> [Work instruction]
Pictures in the data should be dropped; transcribe exactly the lines from the one that has "400 let vil Benátska 1404–1797" through the one that has "nt une activité".

[Transcribed page contents]
※
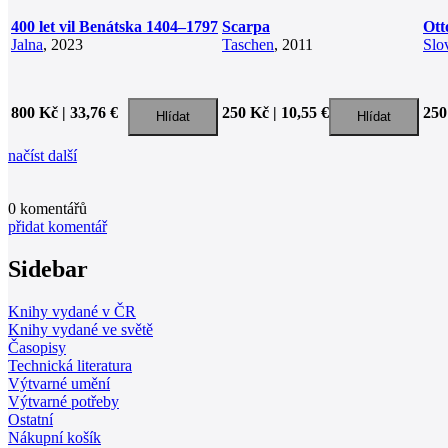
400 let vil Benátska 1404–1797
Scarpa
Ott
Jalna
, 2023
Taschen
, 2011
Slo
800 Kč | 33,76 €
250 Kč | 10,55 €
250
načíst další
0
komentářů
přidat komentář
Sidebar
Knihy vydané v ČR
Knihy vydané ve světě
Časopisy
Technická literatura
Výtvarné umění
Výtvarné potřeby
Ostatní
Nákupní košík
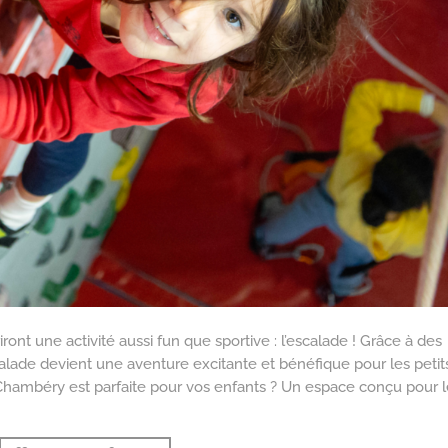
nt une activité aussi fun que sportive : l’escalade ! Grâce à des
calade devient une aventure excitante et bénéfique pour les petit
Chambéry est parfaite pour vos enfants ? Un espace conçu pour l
※
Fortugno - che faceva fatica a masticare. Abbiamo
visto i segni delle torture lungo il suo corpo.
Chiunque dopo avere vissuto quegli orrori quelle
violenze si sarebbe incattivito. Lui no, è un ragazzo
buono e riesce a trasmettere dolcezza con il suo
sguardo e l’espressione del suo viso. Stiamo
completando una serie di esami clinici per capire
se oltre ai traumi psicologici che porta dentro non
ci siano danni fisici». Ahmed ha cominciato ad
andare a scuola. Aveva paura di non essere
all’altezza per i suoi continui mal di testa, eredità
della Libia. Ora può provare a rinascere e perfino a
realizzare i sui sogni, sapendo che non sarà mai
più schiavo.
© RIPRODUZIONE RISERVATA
※
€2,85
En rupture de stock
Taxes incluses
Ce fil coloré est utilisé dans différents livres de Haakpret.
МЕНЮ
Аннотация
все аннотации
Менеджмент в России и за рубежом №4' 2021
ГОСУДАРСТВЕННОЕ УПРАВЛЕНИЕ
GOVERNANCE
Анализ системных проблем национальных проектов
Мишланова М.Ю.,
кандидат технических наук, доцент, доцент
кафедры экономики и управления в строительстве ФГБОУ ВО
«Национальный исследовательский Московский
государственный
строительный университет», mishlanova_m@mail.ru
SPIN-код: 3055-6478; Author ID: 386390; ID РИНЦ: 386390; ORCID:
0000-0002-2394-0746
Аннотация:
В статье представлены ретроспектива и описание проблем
※
> [Exercise response]
400 let vil Benátska 1404–1797
Scarpa
Ott
Jalna
, 2023
Taschen
, 2011
Slo
800 Kč | 33,76 €
250 Kč | 10,55 €
250
načíst další
0
komentářů
přidat komentář
Sidebar
Knihy vydané v ČR
Knihy vydané ve světě
Časopisy
Technická literatura
Výtvarné umění
Výtvarné potřeby
Ostatní
Nákupní košík
nt une activité aussi fun que sportive : l’escalade ! Grâce à des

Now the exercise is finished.